■ Records supplied ■

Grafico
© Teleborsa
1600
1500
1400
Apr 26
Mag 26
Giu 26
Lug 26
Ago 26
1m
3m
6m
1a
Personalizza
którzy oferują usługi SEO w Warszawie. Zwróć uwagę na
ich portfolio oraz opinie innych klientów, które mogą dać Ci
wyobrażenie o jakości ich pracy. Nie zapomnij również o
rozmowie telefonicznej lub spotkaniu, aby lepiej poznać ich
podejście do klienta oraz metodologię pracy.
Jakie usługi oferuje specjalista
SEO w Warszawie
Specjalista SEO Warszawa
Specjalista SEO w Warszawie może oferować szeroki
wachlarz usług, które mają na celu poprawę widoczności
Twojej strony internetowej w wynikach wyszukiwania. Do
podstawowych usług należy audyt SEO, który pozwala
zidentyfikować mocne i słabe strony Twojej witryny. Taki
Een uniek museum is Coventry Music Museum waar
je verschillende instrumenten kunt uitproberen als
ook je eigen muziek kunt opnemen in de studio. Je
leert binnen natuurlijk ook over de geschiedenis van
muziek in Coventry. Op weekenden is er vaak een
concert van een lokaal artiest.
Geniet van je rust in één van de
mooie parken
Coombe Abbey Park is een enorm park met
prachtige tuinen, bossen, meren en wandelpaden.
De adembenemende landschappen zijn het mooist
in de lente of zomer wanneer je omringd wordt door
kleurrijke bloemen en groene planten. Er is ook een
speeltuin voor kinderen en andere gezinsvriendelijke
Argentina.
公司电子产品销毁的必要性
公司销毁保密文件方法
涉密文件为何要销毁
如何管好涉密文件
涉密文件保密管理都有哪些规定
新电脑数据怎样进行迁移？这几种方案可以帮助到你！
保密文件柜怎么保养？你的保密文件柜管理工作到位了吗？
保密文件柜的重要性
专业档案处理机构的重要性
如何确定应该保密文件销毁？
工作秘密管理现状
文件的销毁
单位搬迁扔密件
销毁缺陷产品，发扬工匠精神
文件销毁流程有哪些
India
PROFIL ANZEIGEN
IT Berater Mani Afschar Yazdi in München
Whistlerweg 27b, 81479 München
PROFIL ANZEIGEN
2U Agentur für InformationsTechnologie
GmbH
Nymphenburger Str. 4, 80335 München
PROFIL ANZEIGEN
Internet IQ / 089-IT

■ The task ■
Go through the records and show every line with the string "Warszawie" in it.

■ Solution to this problem ■
którzy oferują usługi SEO w Warszawie. Zwróć uwagę na
SEO w Warszawie
Specjalista SEO w Warszawie może oferować szeroki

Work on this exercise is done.